What to work on:
The answer must be only the lines below from the one holding "ÇİZİMİ ANKARA" down to the one holding "ィの原点がここにあるのかもしれません。", ends included, printed exactly; please omit all pictures.

Page images and extracted text:
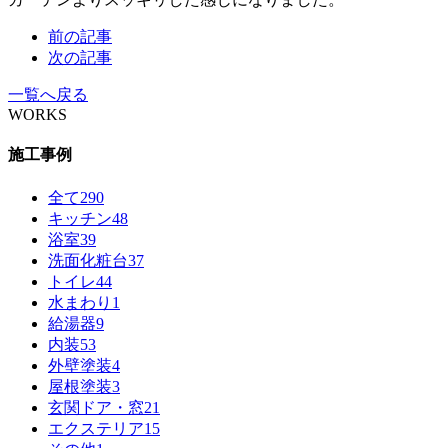
前の記事
次の記事
一覧へ戻る
WORKS
施工事例
全て
290
キッチン
48
浴室
39
洗面化粧台
37
トイレ
44
水まわり
1
給湯器
9
内装
53
外壁塗装
4
屋根塗装
3
玄関ドア・窓
21
エクステリア
15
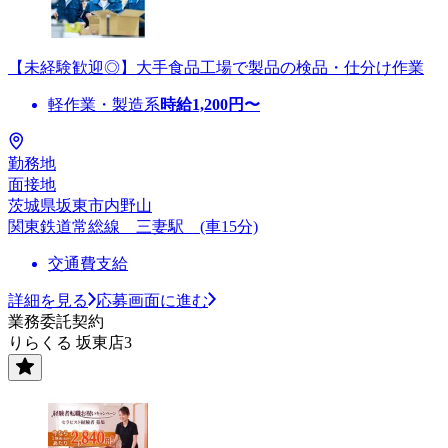
【未経験歓迎◎】大手食品工場で製品の検品・仕分け作業
軽作業・製造系
時給
1,200
円〜
勤務地
面接地
茨城県坂東市内野山
関東鉄道常総線 三妻駅 (車15分)
交通費支給
詳細を見る
応募画面に進む
業務委託契約
りらくる 坂東店3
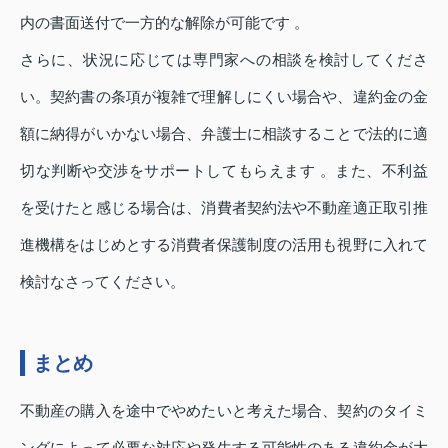
内の書面送付で一方的な解除が可能です 。
さらに、状況に応じては専門家への相談を検討してくださ
い。契約書の条項が複雑で理解しにくい場合や、違約金の金
額に納得がいかない場合、弁護士に相談することで法的に適
切な判断や交渉をサポートしてもらえます 。また、不利益
を受けたと感じる場合は、消費者契約法や不動産適正取引推
進機構をはじめとする消費者保護制度の活用も視野に入れて
検討なさってください。
まとめ
不動産の購入を途中でやめたいと考えた場合、契約のタイミ
ングによって必要な対応や発生する可能性のある違約金が大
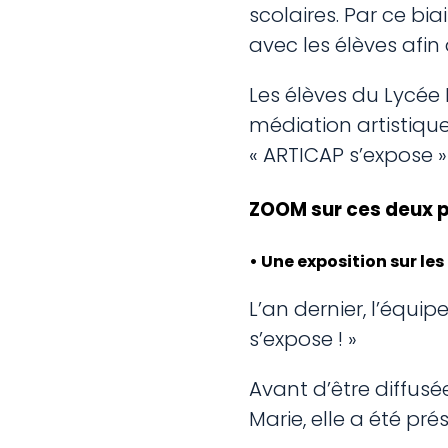
scolaires. Par ce bi
avec les élèves afin 
Les élèves du Lycée 
médiation artistique
« ARTICAP s’expose » 
ZOOM sur ces deux pr
• Une exposition sur le
L’an dernier, l’équi
s’expose ! »
Avant d’être diffus
Marie, elle a été pr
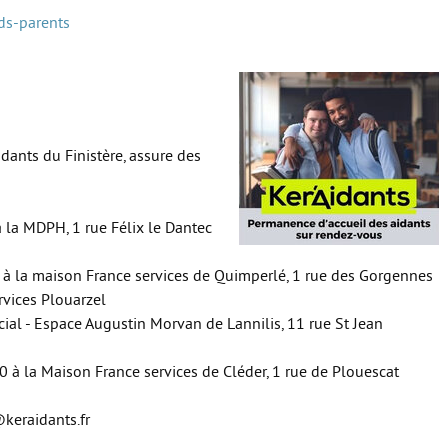
ds-parents
dants du Finistère, assure des
 la MDPH, 1 rue Félix le Dantec
 à la maison France services de Quimperlé, 1 rue des Gorgennes
rvices Plouarzel
cial - Espace Augustin Morvan de Lannilis, 11 rue St Jean
 à la Maison France services de Cléder, 1 rue de Plouescat
keraidants.fr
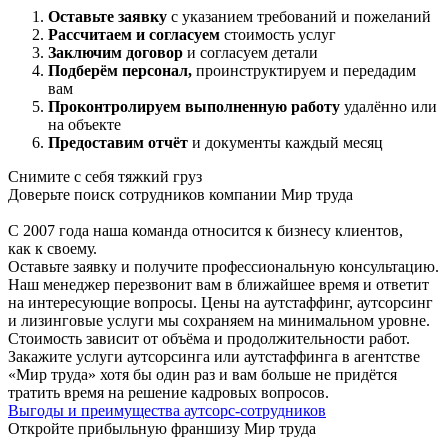
Оставьте заявку
с указанием требований и пожеланий
Рассчитаем и согласуем
стоимость услуг
Заключим договор
и согласуем детали
Подберём персонал,
проинструктируем и передадим
вам
Проконтролируем выполненную работу
удалённо или
на объекте
Предоставим отчёт
и документы каждый месяц
Снимите с себя тяжкий груз
Доверьте поиск сотрудников компании
Мир труда
С 2007 года наша команда относится к бизнесу клиентов,
как к своему.
Оставьте заявку и получите профессиональную консультацию.
Наш менеджер перезвонит вам в ближайшее время и ответит
на интересующие вопросы. Цены на аутстаффинг, аутсорсинг
и лизинговые услуги мы сохраняем на минимальном уровне.
Стоимость зависит от объёма и продолжительности работ.
Закажите услуги аутсорсинга или аутстаффинга в агентстве
«Мир труда» хотя бы один раз и вам больше не придётся
тратить время на решение кадровых вопросов.
Выгоды и преимущества аутсорс-сотрудников
Откройте прибыльную
франшизу Мир труда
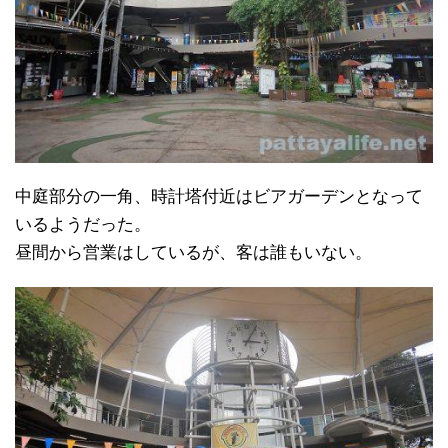
中庭部分の一角、時計塔付近はビアガーデンとなって
いるようだった。
昼間から営業はしているが、客は誰もいない。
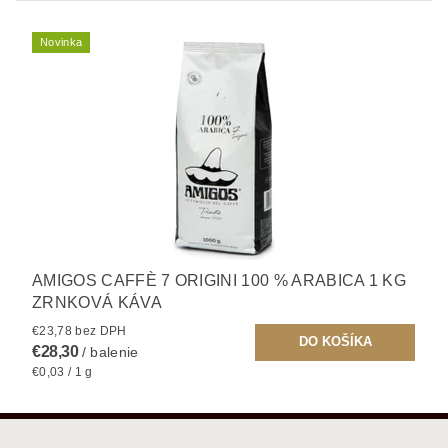
Novinka
AMIGOS CAFFÈ 7 ORIGINI 100 % ARABICA 1 KG
ZRNKOVÁ KÁVA
€23,78 bez DPH
€28,30
/ balenie
€0,03 / 1 g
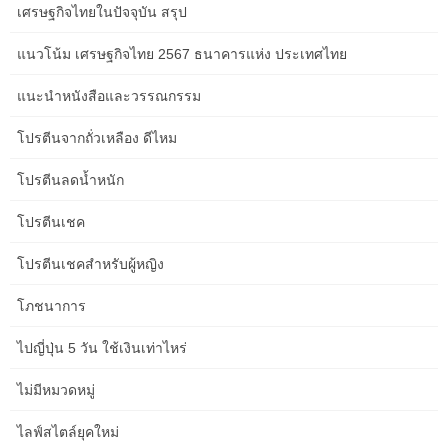
เศรษฐกิจไทยในปัจจุบัน สรุป
Beginner-Friendly Clinic Website SEO Advice for Healthcare
แนวโน้ม เศรษฐกิจไทย 2567 ธนาคารแห่ง ประเทศไทย
Clinics in Melbourne
แนะนำหนังสือและวรรณกรรม
Smarter Strategies for Aged Care Service Content: A Guide for
โปรตีนจากถั่วเหลือง ดีไหม
Event Organisers in the Gold Coast
โปรตีนลดน้ำหนัก
Aged Care Service Content Checklist for Travel Bloggers in
โปรตีนเชค
Hobart
โปรตีนเชคสำหรับผู้หญิง
Planning Aged Care Service Content in Adelaide: Costs, Risks,
โภชนาการ
and Next Steps
ไปญี่ปุ่น 5 วัน ใช้เงินเท่าไหร่
Sydney Guide to Aged Care Service Content for Aged Care
ไม่มีหมวดหมู่
Providers
ไลฟ์สไตล์ยุคใหม่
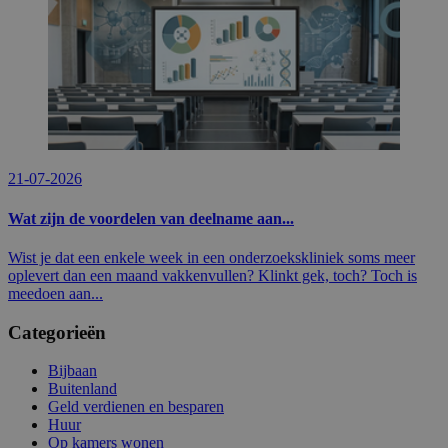
21-07-2026
Wat zijn de voordelen van deelname aan...
Wist je dat een enkele week in een onderzoekskliniek soms meer
oplevert dan een maand vakkenvullen? Klinkt gek, toch? Toch is
meedoen aan...
Categorieën
Bijbaan
Buitenland
Geld verdienen en besparen
Huur
Op kamers wonen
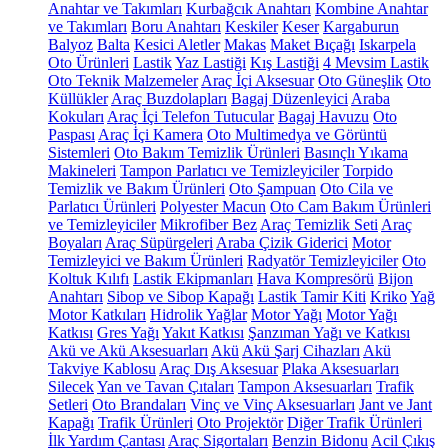
Anahtar ve Takımları
Kurbağcık Anahtarı
Kombine Anahtar
ve Takımları
Boru Anahtarı
Keskiler
Keser
Kargaburun
Balyoz
Balta
Kesici Aletler
Makas
Maket Bıçağı
Iskarpela
Oto Ürünleri
Lastik
Yaz Lastiği
Kış Lastiği
4 Mevsim Lastik
Oto Teknik Malzemeler
Araç İçi Aksesuar
Oto Güneşlik
Oto
Küllükler
Araç Buzdolapları
Bagaj Düzenleyici
Araba
Kokuları
Araç İçi Telefon Tutucular
Bagaj Havuzu
Oto
Paspası
Araç İçi Kamera
Oto Multimedya ve Görüntü
Sistemleri
Oto Bakım Temizlik Ürünleri
Basınçlı Yıkama
Makineleri
Tampon Parlatıcı ve Temizleyiciler
Torpido
Temizlik ve Bakım Ürünleri
Oto Şampuan
Oto Cila ve
Parlatıcı Ürünleri
Polyester Macun
Oto Cam Bakım Ürünleri
ve Temizleyiciler
Mikrofiber Bez
Araç Temizlik Seti
Araç
Boyaları
Araç Süpürgeleri
Araba Çizik Giderici
Motor
Temizleyici ve Bakım Ürünleri
Radyatör Temizleyiciler
Oto
Koltuk Kılıfı
Lastik Ekipmanları
Hava Kompresörü
Bijon
Anahtarı
Sibop ve Sibop Kapağı
Lastik Tamir Kiti
Kriko
Yağ
Motor Katkıları
Hidrolik Yağlar
Motor Yağı
Motor Yağı
Katkısı
Gres Yağı
Yakıt Katkısı
Şanzıman Yağı ve Katkısı
Akü ve Akü Aksesuarları
Akü
Akü Şarj Cihazları
Akü
Takviye Kablosu
Araç Dış Aksesuar
Plaka Aksesuarları
Silecek
Yan ve Tavan Çıtaları
Tampon Aksesuarları
Trafik
Setleri
Oto Brandaları
Vinç ve Vinç Aksesuarları
Jant ve Jant
Kapağı
Trafik Ürünleri
Oto Projektör
Diğer Trafik Ürünleri
İlk Yardım Çantası
Araç Sigortaları
Benzin Bidonu
Acil Çıkış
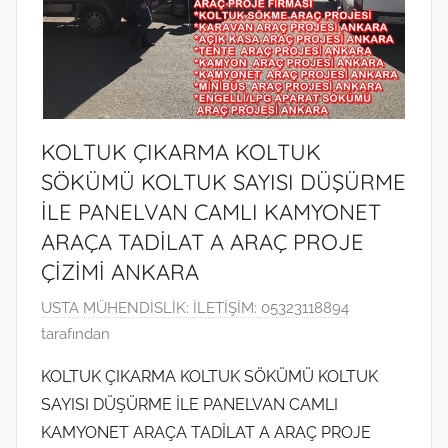
KOLTUK ÇIKARMA KOLTUK
SÖKÜMÜ KOLTUK SAYISI DÜŞÜRME
İLE PANELVAN CAMLI KAMYONET
ARAÇA TADİLAT A ARAÇ PROJE
ÇİZİMİ ANKARA
4
USTA MÜHENDİSLİK: İLETİŞİM: 05323118894
M
tarafından
a
KOLTUK ÇIKARMA KOLTUK SÖKÜMÜ KOLTUK
y
SAYISI DÜŞÜRME İLE PANELVAN CAMLI
ı
KAMYONET ARAÇA TADİLAT A ARAÇ PROJE
s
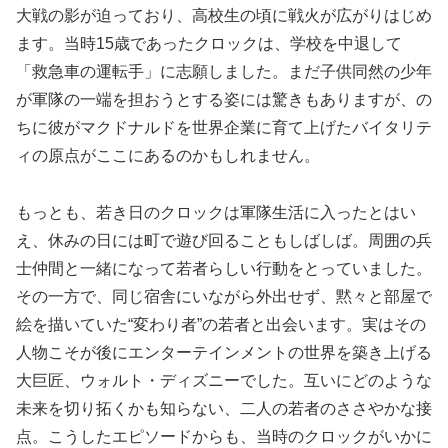
大戦の影が迫っており、高校生の頃に戦火が広がりはじめ
ます。当時15歳であったクロックは、学校を中退して
「救急車の運転手」に志願しました。まだ子供同然の少年
が軍隊の一端を担おうとする姿には驚きもありますが、の
ちに彼がマクドナルドを世界企業に育て上げたバイタリテ
ィの原点がここにあるのかもしれません。
もっとも、若き日のクロックは軍隊生活に入ったとはい
え、休みの日には町で遊び回ることもしばしば。周囲の兵
士仲間と一緒になって若者らしい行動をとっていました。
その一方で、同じ宿舎にいながら外出せず、黙々と部屋で
絵を描いていた“変わり者”の若者と出会います。実はその
人物こそが後にエンターテインメントの世界を築き上げる
大巨匠、ウォルト・ディズニーでした。互いにどのような
未来を切り拓くかも知らない、二人の若者のささやかな接
点。こうしたエピソードからも、当時のクロックがいかに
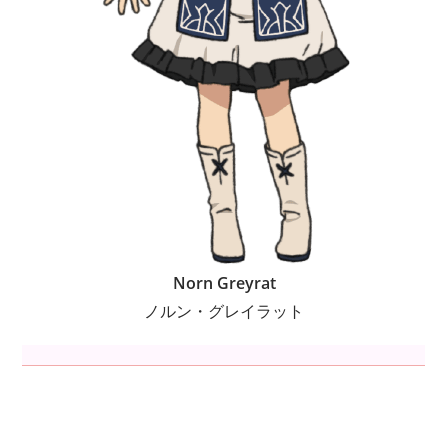
Norn Greyrat
ノルン・グレイラット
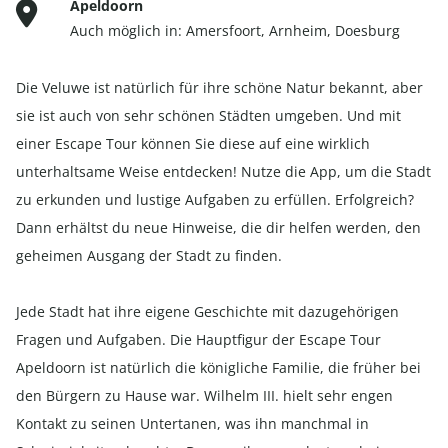
Apeldoorn
Auch möglich in:
Amersfoort
,
Arnheim
,
Doesburg
Die Veluwe ist natürlich für ihre schöne Natur bekannt, aber
sie ist auch von sehr schönen Städten umgeben. Und mit
einer Escape Tour können Sie diese auf eine wirklich
unterhaltsame Weise entdecken! Nutze die App, um die Stadt
zu erkunden und lustige Aufgaben zu erfüllen. Erfolgreich?
Dann erhältst du neue Hinweise, die dir helfen werden, den
geheimen Ausgang der Stadt zu finden.
Jede Stadt hat ihre eigene Geschichte mit dazugehörigen
Fragen und Aufgaben. Die Hauptfigur der Escape Tour
Apeldoorn ist natürlich die königliche Familie, die früher bei
den Bürgern zu Hause war. Wilhelm III. hielt sehr engen
Kontakt zu seinen Untertanen, was ihn manchmal in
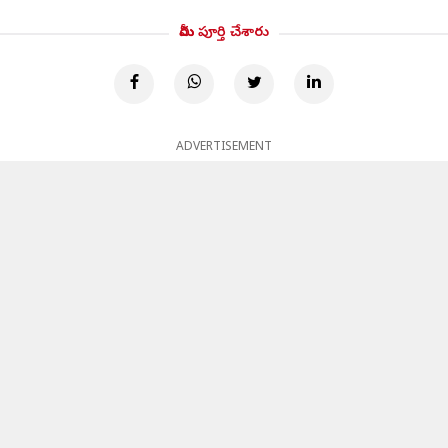
మీరు పూర్తి చేశారు
ADVERTISEMENT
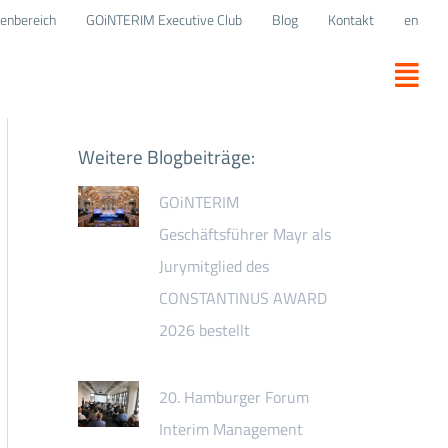
enbereich
GOiNTERIM Executive Club
Blog
Kontakt
en
Weitere Blogbeiträge:
GOiNTERIM
Geschäftsführer Mayr als
Jurymitglied des
CONSTANTINUS AWARD
2026 bestellt
20. Hamburger Forum
Interim Management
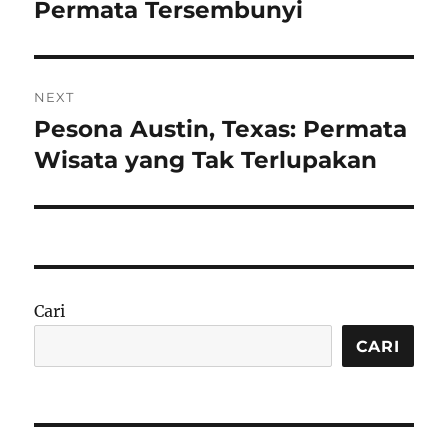
Permata Tersembunyi
NEXT
Pesona Austin, Texas: Permata
Next
post:
Wisata yang Tak Terlupakan
Cari
CARI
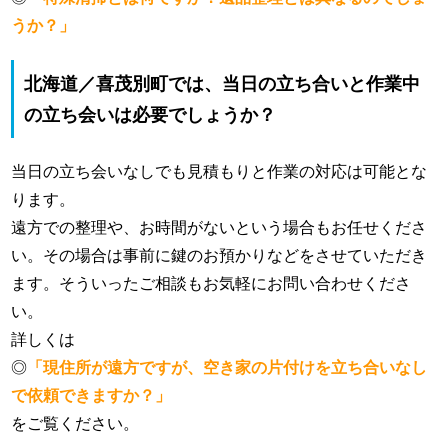
うか？」
北海道／喜茂別町では、当日の立ち合いと作業中
の立ち会いは必要でしょうか？
当日の立ち会いなしでも見積もりと作業の対応は可能とな
ります。
遠方での整理や、お時間がないという場合もお任せくださ
い。その場合は事前に鍵のお預かりなどをさせていただき
ます。そういったご相談もお気軽にお問い合わせくださ
い。
詳しくは
◎
「現住所が遠方ですが、空き家の片付けを立ち合いなし
で依頼できますか？」
をご覧ください。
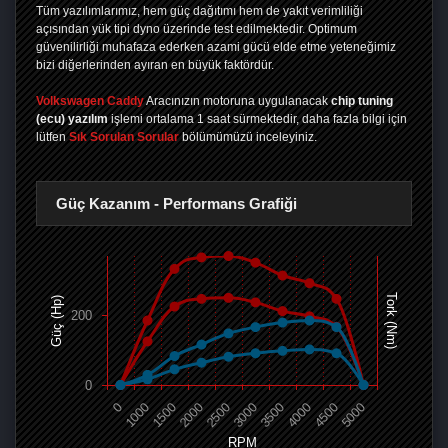
Tüm yazılımlarımız, hem güç dağıtımı hem de yakıt verimliliği
açısından yük tipi dyno üzerinde test edilmektedir. Optimum
güvenilirliği muhafaza ederken azami gücü elde etme yeteneğimiz
bizi diğerlerinden ayıran en büyük faktördür.
Volkswagen Caddy
Aracınızın motoruna uygulanacak
chip tuning
(ecu) yazılım
işlemi ortalama 1 saat sürmektedir, daha fazla bilgi için
lütfen
Sık Sorulan Sorular
bölümümüzü inceleyiniz.
Güç Kazanım - Performans Grafiği
Tork (Nm)
Güç (Hp)
200
0
0
1000
1500
2000
2500
3000
3500
4000
4500
5000
RPM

Expected answer:
ÇİZİMİ ANKARA
4
USTA MÜHENDİSLİK: İLETİŞİM: 05323118894
M
tarafından
a
KOLTUK ÇIKARMA KOLTUK SÖKÜMÜ KOLTUK
y
SAYISI DÜŞÜRME İLE PANELVAN CAMLI
ı
KAMYONET ARAÇA TADİLAT A ARAÇ PROJE
s
大戦の影が迫っており、高校生の頃に戦火が広がりはじめ
ます。当時15歳であったクロックは、学校を中退して
「救急車の運転手」に志願しました。まだ子供同然の少年
が軍隊の一端を担おうとする姿には驚きもありますが、の
ちに彼がマクドナルドを世界企業に育て上げたバイタリテ
ィの原点がここにあるのかもしれません。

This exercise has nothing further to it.